As he prepares to travel to ”beautiful Ireland” as Apostolic Nuncio, Archbishop Charles Brown of Aquileia has paid tribute to the country’s legacy of missionaries.
Delivering a homily at St Patrick’s Augustinian Church in Rome last weekend, the newly ordained archbishop recalled the enduring impact of Irish missionaries around the world, not least in his own United States.
”The flame of faith has been kept alive,” the archbishop said, ”not only in Ireland but it has been spread throughout the world by countless Irish missionaries and not only by them but also by simple Irish people who brought the faith to America and, in a certain sense, gave my ancestors their faith.”
Dr Brown went on to share a memory of travelling to India and finding, to his surprise, the Catholic cathedral in the southern city of Pune was named in honour of the Irish patron.

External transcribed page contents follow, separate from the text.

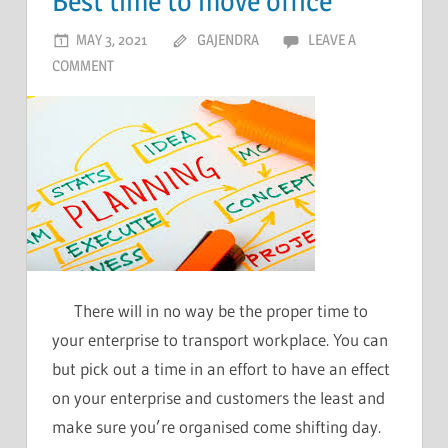
Best time to move office
MAY 3, 2021
GAJENDRA
LEAVE A
COMMENT
There will in no way be the proper time to
your enterprise to transport workplace. You can
but pick out a time in an effort to have an effect
on your enterprise and customers the least and
make sure you’re organised come shifting day.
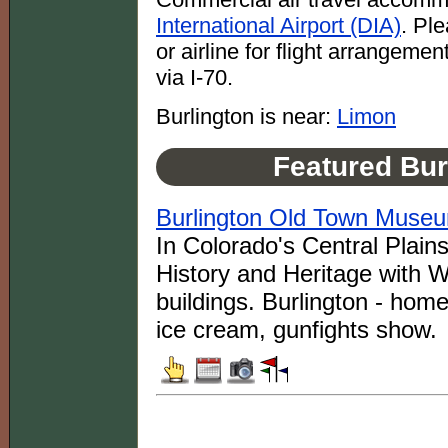
International Airport (DIA)
. Pl
or airline for flight arrangeme
via I-70.
Burlington is near:
Limon
Featured Bur
Burlington Old Town Muse
In Colorado's Central Plain
History and Heritage with 
buildings. Burlington - ho
ice cream, gunfights show.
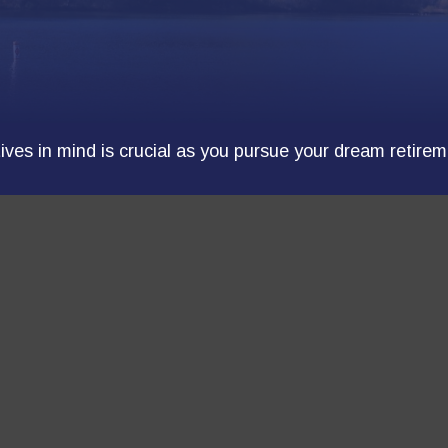
tives in mind is crucial as you pursue your dream retirem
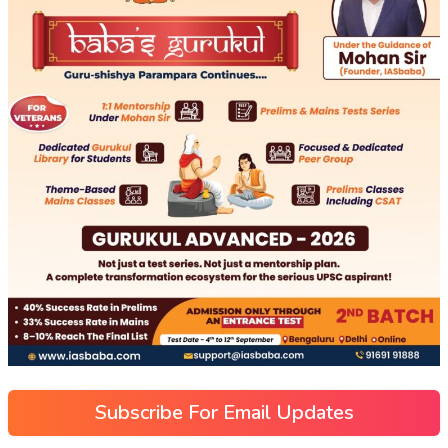
Subscribe For Email Updates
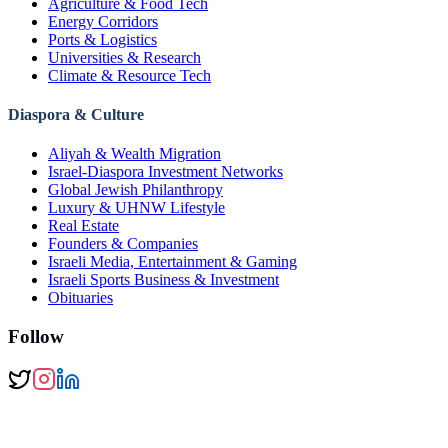
Agriculture & Food Tech
Energy Corridors
Ports & Logistics
Universities & Research
Climate & Resource Tech
Diaspora & Culture
Aliyah & Wealth Migration
Israel-Diaspora Investment Networks
Global Jewish Philanthropy
Luxury & UHNW Lifestyle
Real Estate
Founders & Companies
Israeli Media, Entertainment & Gaming
Israeli Sports Business & Investment
Obituaries
Follow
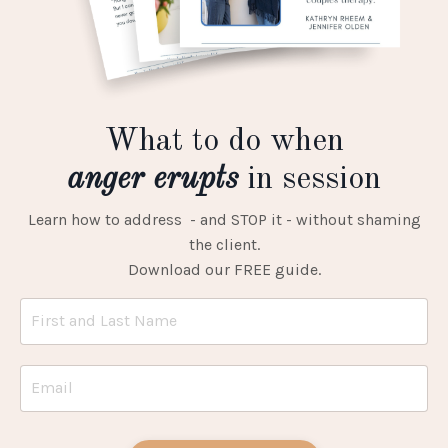
What to do when
anger erupts
in session
Learn how to address - and STOP it - without shaming
the client.
Download our FREE guide.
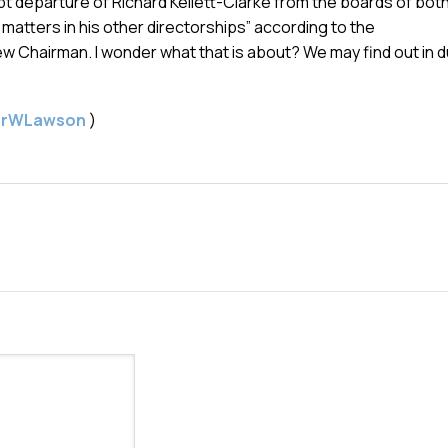
 departure of Richard Kellett-Clarke from the boards of bot
 matters in his other directorships” according to the
 Chairman. I wonder what that is about? We may find out in 
gerWLawson
)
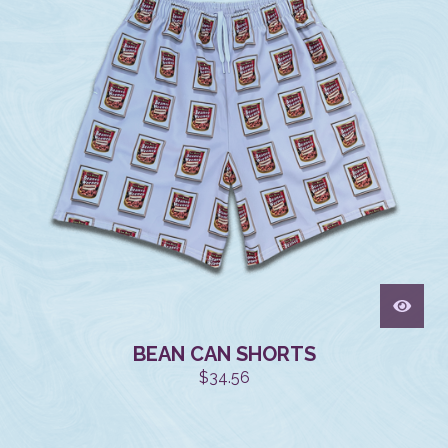
BEAN CAN SHORTS
$
34.56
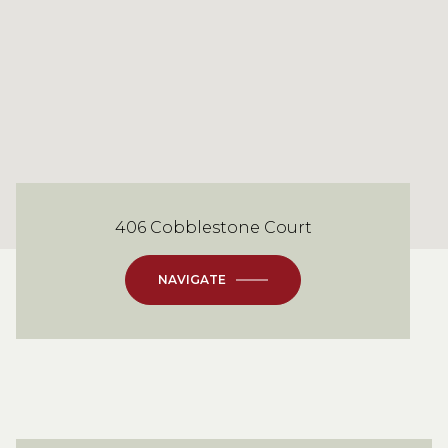
406 Cobblestone Court
NAVIGATE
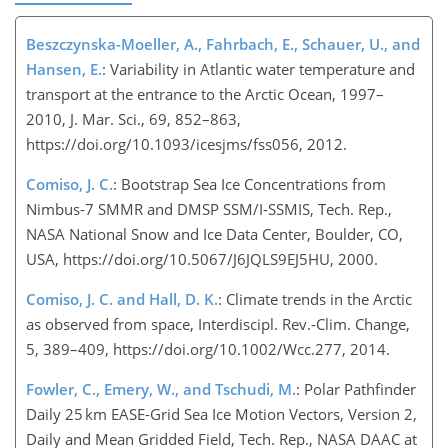
Beszczynska-Moeller, A., Fahrbach, E., Schauer, U., and
Hansen, E.
: Variability in Atlantic water temperature and
transport at the entrance to the Arctic Ocean, 1997–
2010, J. Mar. Sci., 69, 852–863,
https://doi.org/10.1093/icesjms/fss056, 2012.
Comiso, J. C.
: Bootstrap Sea Ice Concentrations from
Nimbus-7 SMMR and DMSP SSM/I-SSMIS, Tech. Rep.,
NASA National Snow and Ice Data Center, Boulder, CO,
USA, https://doi.org/10.5067/J6JQLS9EJ5HU, 2000.
Comiso, J. C. and Hall, D. K.
: Climate trends in the Arctic
as observed from space, Interdiscipl. Rev.-Clim. Change,
5, 389–409, https://doi.org/10.1002/Wcc.277, 2014.
Fowler, C., Emery, W., and Tschudi, M.
: Polar Pathfinder
Daily 25 km EASE-Grid Sea Ice Motion Vectors, Version 2,
Daily and Mean Gridded Field, Tech. Rep., NASA DAAC at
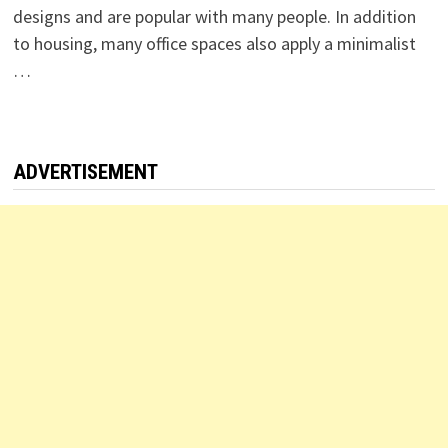
designs and are popular with many people. In addition
to housing, many office spaces also apply a minimalist
…
ADVERTISEMENT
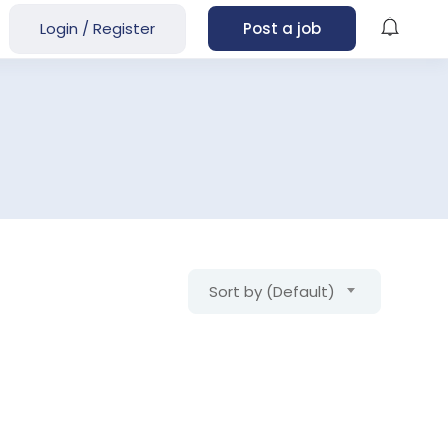
Login
/
Register
Post a job
Sort by (Default)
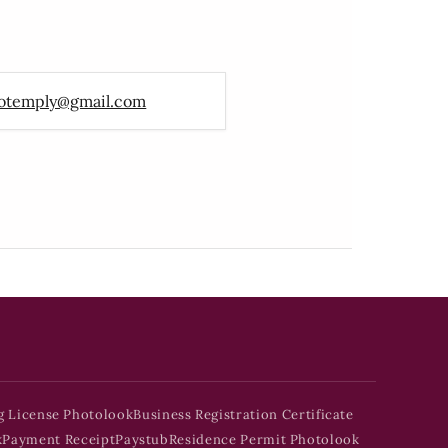
otemply@gmail.com
g License Photolook
Business Registration Certificate
k
Payment Receipt
Paystub
Residence Permit Photolook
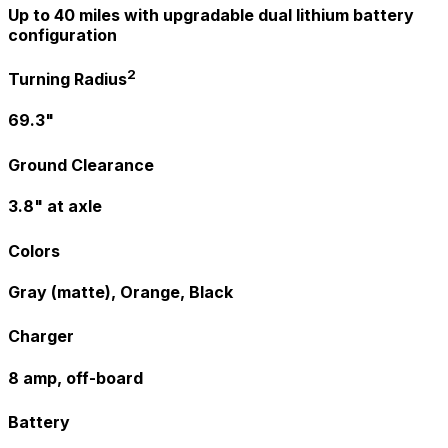
Up to 40 miles with upgradable dual lithium battery
configuration
2
Turning Radius
69.3"
Ground Clearance
3.8" at axle
Colors
Gray (matte), Orange, Black
Charger
8 amp, off-board
Battery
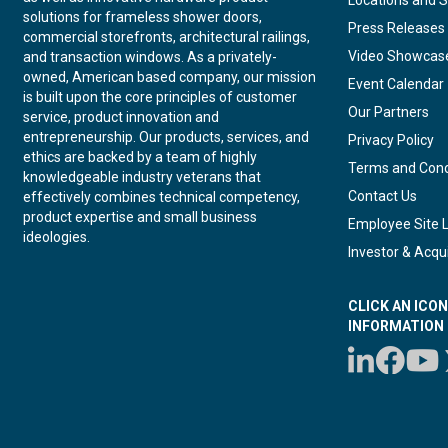
Locations and S
solutions for frameless shower doors,
Press Releases
commercial storefronts, architectural railings,
Video Showcas
and transaction windows. As a privately-
owned, American based company, our mission
Event Calendar
is built upon the core principles of customer
Our Partners
service, product innovation and
entrepreneurship. Our products, services, and
Privacy Policy
ethics are backed by a team of highly
Terms and Cond
knowledgeable industry veterans that
Contact Us
effectively combines technical competency,
product expertise and small business
Employee Site 
ideologies.
Investor & Acqui
CLICK AN ICO
INFORMATION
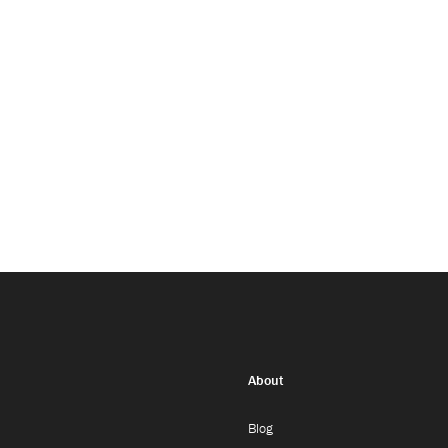
About
Blog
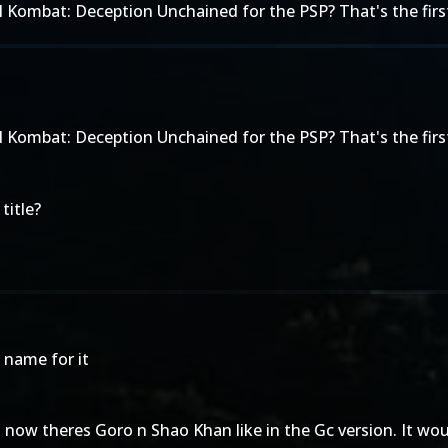
 Kombat: Deception Unchained for the PSP? That's the first
 Kombat: Deception Unchained for the PSP? That's the first
title?
 name for it
t now theres Goro n Shao Khan like in the Gc version. It wou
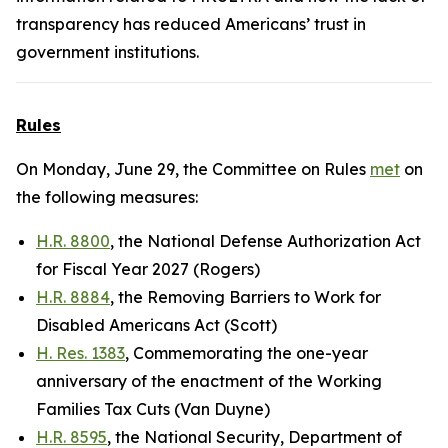
transparency has reduced Americans’ trust in
government institutions.
Rules
On Monday, June 29, the Committee on Rules
met
on
the following measures:
H.R. 8800
, the National Defense Authorization Act
for Fiscal Year 2027 (Rogers)
H.R. 8884
, the Removing Barriers to Work for
Disabled Americans Act (Scott)
H. Res. 1383
, Commemorating the one-year
anniversary of the enactment of the Working
Families Tax Cuts (Van Duyne)
H.R. 8595
, the National Security, Department of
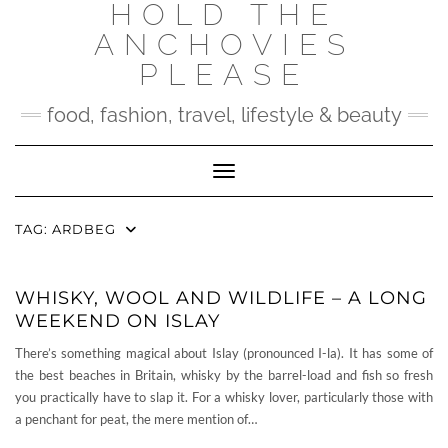
HOLD THE
Skip
to
ANCHOVIES
content
PLEASE
food, fashion, travel, lifestyle & beauty
Toggle Navigation
TAG:
ARDBEG
WHISKY, WOOL AND WILDLIFE – A LONG
WEEKEND ON ISLAY
There’s something magical about Islay (pronounced I-la). It has some of
the best beaches in Britain, whisky by the barrel-load and fish so fresh
you practically have to slap it. For a whisky lover, particularly those with
a penchant for peat, the mere mention of…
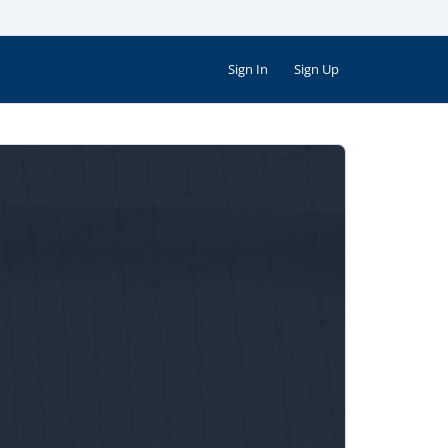
Sign In
Sign Up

That particular St Patrick’s cathedral, the archbishop later learned, had been constructed by Irishmen serving in the British army of the 19th Century.
”As you know, I go now to the beautiful island of Ireland as the Pope’s representative,” he told the congregation.
”I haven’t been to Ireland for a long time but I look forward to going there [and] doing my best to be the Pope’s representative there in humility.”
St Patrick’s Church in Rome has been a focal point for both the Irish community and visiting Irish pilgrims since it was established in 1888.